Big Data
Data quality
- Provenance – the origin of the data: was this from a provider? Was the data scraped? Measured? If so, how reliable are the sensors?
- Metadata – data about data: documentation about the data format, provenance, and the various features.
- Representability – how well does the dataset represent the actual problem?
- Completeness – are there missing entries?
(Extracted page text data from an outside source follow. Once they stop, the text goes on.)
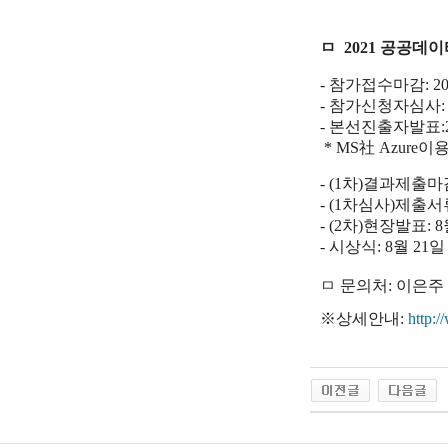
ㅁ 2021 공공
- 참가접수마감: 2
- 참가신청자심사: 
- 본선진출자발표:2
* MS社 Azure
- (1차)결과제출마
- (1차심사)제출서
- (2차)현장발표: 
- 시상식: 8월 21일
ㅁ
문의처:
이은주
※상세안내:
http:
Incorrect entries? Does the data suit our task?
- Suitability – “the organization should ensure that the data are suitable for its intended purpose”
- Impact of bias – “the organization should consider the impact of bias on system performance and system fairness and make such adjustments as necessary”
“Bad data” vs. “Good data”
Let’s look at how “bad data” can affect an AI system. Namely with the release of GPT-4o, there have been concerns with the model vocabulary in certain languages. Tianle Cai, a PhD student at Princeton University, found that out of the 100 longest Chinese tokens, only 3 were common enough to be used in everyday conversation. The remaining 97? All common in gambling, pornography, and scamming. Other languages did not exhibit this issue; they contain vocabulary reflective of news articles and other literature. OpenAI did not respond publicly to this incident, so we can only speculate on the root cause. A model learns its vocabulary from its training data, so that seems to imply that the Chinese training data contained a plethora of inappropriate content.
What impact does this have on ChatGPT? Users were able to jailbreak the AI system, generate inappropriate responses, and generate unrelated “garbage” responses. Most of these issues could’ve been avoided by analyzing the data provenance. For example, if the data comes from an inappropriate source (website in this case), it must be cleaned or prevented from being used.
This isn’t to say the ideas and technologies behind big data are inherently harmful. Indeed, they only grow in importance as the value of data rises. It seems like other technologies; big data didn’t look before it leaped. Reflecting on ChatGPT, it seems the sensible thing to do would be to slow down. In this case, OpenAI would have benefited from finding better data–not more data.